What you should do ▸ In the listing below, look for "https" and copy every line that has it.

Input ▸
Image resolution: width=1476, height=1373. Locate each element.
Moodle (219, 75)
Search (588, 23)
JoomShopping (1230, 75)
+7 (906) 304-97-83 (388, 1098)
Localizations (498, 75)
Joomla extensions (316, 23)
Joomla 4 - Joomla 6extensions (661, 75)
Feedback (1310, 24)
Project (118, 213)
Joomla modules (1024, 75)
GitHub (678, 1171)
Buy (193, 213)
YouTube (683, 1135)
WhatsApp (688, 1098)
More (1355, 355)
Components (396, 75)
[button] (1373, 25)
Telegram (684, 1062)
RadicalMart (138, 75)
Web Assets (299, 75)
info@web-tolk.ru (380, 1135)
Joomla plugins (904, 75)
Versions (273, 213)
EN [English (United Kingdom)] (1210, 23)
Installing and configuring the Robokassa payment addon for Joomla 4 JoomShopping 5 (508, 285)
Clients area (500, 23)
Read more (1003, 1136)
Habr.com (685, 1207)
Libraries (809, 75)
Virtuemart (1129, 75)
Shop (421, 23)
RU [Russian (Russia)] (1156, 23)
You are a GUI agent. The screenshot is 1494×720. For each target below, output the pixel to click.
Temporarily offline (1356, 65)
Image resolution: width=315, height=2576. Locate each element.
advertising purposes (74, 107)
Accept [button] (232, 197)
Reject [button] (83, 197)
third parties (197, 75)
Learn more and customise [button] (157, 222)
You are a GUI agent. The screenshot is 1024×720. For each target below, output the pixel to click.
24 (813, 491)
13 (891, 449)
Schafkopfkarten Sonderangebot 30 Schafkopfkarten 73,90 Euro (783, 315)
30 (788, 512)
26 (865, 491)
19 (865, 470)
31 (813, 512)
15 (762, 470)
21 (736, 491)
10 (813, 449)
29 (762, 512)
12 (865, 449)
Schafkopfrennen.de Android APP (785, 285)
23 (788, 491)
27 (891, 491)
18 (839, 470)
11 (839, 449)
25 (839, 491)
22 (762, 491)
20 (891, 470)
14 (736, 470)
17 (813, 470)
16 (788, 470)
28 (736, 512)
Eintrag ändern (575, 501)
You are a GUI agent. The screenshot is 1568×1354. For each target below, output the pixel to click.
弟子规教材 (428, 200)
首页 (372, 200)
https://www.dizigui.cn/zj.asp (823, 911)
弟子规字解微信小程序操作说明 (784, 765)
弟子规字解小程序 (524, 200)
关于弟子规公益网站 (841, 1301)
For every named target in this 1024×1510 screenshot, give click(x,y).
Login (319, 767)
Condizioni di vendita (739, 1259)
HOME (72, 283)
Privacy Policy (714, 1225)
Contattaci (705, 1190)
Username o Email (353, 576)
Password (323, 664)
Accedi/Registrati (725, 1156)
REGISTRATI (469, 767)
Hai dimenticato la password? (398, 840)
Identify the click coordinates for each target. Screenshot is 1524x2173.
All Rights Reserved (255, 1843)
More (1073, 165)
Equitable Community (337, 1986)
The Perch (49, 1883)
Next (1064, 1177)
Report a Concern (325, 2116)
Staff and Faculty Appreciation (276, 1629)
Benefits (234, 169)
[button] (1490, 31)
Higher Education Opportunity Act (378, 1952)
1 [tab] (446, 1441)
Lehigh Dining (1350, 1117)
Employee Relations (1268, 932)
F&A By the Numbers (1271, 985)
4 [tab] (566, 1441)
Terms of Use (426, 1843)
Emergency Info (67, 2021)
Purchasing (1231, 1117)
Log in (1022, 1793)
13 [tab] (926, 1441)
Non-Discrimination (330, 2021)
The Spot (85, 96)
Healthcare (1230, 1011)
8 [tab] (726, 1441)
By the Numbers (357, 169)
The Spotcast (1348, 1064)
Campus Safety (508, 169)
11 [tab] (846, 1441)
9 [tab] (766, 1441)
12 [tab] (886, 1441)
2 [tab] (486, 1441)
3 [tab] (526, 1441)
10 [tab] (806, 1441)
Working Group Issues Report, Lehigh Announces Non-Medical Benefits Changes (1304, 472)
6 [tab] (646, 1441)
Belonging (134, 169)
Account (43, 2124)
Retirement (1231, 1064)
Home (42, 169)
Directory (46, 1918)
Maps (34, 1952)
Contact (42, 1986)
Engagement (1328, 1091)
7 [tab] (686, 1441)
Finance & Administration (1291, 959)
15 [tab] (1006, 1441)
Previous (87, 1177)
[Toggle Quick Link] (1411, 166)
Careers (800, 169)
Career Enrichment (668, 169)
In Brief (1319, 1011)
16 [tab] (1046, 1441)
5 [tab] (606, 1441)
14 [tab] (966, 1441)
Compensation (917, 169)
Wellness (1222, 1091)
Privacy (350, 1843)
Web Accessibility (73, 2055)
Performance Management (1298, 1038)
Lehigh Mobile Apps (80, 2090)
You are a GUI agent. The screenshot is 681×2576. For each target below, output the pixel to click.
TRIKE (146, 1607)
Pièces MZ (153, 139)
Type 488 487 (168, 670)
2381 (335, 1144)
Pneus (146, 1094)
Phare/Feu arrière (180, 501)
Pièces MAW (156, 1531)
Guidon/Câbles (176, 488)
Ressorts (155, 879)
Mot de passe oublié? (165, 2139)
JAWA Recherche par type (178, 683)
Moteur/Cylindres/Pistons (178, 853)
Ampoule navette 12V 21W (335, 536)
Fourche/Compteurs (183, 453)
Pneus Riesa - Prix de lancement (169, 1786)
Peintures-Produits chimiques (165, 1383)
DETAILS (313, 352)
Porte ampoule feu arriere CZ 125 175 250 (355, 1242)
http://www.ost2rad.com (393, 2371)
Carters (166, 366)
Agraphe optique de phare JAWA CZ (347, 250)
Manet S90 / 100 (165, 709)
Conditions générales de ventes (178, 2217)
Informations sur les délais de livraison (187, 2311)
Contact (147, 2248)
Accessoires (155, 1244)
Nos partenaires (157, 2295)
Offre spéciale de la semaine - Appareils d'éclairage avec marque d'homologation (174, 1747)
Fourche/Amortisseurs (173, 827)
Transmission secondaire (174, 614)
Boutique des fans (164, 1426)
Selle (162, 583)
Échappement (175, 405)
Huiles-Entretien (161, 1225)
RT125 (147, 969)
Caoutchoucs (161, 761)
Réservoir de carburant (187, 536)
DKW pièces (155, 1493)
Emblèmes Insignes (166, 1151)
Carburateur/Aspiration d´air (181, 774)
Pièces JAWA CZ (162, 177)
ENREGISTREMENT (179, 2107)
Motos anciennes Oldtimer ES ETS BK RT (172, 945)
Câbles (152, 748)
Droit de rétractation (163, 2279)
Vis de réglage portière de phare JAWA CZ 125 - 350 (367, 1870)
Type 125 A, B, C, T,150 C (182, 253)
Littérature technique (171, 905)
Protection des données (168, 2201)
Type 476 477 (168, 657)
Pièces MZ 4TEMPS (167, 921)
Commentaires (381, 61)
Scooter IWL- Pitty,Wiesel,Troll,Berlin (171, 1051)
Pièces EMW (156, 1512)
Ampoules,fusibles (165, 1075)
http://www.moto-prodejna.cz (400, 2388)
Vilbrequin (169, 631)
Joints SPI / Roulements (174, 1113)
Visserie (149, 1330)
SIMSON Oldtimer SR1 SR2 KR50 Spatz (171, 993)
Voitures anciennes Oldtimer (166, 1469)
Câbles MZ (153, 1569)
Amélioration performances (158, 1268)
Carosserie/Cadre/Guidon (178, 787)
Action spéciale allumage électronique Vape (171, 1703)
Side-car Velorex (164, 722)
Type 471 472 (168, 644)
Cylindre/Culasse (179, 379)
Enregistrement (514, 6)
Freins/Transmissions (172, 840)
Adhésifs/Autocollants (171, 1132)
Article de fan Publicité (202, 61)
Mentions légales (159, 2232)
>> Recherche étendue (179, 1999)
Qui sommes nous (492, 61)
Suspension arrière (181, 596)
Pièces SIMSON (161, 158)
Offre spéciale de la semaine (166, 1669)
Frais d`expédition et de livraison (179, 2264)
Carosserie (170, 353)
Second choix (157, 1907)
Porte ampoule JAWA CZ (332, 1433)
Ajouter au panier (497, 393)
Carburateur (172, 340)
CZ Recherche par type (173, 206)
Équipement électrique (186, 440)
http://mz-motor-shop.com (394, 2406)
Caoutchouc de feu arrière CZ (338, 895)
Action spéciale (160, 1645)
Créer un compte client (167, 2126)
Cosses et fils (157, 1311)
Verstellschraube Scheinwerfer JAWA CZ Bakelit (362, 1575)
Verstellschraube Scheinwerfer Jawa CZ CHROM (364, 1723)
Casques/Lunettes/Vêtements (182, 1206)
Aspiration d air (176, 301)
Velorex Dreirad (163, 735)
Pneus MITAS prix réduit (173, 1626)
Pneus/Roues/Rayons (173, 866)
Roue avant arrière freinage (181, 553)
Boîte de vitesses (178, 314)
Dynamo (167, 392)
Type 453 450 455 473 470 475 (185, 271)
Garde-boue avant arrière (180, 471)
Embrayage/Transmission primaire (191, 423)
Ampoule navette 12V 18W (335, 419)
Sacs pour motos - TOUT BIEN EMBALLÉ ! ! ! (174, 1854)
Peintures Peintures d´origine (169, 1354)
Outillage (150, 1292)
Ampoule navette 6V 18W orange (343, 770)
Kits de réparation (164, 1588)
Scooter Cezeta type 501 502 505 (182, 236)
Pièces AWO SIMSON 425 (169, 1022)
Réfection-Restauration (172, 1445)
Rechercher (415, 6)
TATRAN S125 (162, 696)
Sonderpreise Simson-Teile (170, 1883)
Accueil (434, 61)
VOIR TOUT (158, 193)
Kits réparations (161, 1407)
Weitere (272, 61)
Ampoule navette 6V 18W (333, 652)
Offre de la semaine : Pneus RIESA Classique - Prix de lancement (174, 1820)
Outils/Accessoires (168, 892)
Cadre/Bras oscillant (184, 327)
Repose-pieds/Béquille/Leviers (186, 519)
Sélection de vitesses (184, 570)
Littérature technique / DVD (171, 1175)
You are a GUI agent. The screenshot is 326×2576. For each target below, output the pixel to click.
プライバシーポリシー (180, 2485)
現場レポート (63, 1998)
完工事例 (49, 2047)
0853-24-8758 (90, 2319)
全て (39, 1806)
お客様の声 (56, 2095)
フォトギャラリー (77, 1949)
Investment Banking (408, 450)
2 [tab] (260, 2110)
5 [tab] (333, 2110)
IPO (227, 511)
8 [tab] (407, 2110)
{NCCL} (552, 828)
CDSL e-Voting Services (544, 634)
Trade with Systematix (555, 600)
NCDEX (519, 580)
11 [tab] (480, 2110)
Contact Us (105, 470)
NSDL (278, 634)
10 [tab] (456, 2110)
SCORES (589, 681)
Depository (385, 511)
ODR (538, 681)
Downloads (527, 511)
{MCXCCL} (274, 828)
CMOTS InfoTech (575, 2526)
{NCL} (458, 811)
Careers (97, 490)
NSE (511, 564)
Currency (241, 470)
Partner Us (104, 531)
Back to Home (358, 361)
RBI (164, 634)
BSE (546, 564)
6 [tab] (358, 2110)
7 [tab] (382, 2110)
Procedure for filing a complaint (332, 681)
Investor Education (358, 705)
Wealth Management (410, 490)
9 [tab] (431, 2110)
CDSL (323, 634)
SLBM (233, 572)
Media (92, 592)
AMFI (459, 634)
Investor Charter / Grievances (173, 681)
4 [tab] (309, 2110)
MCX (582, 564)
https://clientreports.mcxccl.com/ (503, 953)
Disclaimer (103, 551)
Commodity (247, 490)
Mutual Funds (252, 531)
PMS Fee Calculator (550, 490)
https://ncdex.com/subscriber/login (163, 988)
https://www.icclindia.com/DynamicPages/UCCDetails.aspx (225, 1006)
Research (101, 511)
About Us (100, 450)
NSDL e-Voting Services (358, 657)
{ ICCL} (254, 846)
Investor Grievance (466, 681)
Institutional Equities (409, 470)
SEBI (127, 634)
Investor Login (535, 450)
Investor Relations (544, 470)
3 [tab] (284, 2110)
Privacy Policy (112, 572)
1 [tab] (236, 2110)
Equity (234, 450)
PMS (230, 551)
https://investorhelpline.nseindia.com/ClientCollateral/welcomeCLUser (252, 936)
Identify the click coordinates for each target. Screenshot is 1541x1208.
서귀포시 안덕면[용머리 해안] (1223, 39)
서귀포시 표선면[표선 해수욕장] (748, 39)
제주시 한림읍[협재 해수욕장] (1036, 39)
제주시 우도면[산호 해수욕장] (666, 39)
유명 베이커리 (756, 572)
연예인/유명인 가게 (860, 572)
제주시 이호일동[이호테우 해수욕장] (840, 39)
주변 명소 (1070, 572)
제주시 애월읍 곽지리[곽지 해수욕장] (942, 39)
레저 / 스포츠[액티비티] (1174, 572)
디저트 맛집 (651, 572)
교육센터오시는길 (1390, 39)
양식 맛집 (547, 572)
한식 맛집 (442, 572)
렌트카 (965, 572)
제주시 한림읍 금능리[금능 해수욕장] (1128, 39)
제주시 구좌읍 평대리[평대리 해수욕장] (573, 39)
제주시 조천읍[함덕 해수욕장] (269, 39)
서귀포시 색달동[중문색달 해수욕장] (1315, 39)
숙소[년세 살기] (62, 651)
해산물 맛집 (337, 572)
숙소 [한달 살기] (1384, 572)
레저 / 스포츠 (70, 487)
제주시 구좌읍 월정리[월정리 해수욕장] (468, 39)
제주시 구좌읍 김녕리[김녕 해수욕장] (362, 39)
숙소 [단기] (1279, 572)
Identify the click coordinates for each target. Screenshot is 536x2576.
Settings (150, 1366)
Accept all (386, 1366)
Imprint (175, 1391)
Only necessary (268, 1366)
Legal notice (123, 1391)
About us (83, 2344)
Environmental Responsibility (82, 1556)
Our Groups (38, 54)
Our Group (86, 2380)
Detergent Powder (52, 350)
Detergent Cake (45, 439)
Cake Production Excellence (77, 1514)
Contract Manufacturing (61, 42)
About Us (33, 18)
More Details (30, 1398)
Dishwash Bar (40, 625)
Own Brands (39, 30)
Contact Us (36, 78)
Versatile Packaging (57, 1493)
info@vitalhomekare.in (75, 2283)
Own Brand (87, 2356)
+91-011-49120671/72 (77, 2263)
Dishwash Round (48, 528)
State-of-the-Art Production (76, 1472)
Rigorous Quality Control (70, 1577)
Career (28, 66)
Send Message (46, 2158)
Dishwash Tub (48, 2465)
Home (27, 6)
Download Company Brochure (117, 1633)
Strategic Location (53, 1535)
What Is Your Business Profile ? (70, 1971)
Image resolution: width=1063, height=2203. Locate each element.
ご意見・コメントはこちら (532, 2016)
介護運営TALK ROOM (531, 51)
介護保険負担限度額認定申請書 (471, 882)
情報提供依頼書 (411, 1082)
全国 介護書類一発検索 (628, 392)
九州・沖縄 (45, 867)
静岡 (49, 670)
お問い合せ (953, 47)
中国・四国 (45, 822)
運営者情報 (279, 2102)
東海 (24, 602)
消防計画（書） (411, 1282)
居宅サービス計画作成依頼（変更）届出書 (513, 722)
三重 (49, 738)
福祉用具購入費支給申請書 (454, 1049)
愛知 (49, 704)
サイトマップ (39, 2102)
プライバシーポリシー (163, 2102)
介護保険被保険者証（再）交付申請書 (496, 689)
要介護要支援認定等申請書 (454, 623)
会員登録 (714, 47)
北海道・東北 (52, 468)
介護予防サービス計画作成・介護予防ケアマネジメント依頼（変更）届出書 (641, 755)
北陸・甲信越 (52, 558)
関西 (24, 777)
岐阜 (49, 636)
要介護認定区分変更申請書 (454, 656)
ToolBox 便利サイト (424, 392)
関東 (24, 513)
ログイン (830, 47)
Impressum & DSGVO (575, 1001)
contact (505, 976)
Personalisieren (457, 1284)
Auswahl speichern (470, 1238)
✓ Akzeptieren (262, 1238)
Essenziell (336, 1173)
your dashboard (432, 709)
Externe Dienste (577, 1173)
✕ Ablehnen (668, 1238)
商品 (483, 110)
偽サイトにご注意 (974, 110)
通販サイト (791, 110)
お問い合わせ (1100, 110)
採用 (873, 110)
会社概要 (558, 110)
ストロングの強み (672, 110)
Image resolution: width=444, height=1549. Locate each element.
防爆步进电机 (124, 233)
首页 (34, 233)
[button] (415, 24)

Answer area ▸
https://www.dizigui.cn/zj.asp (823, 911)
https://clientreports.mcxccl.com/ (503, 953)
https://ncdex.com/subscriber/login (163, 988)
https://www.icclindia.com/DynamicPages/UCCDetails.aspx (225, 1006)
https://investorhelpline.nseindia.com/ClientCollateral/welcomeCLUser (252, 936)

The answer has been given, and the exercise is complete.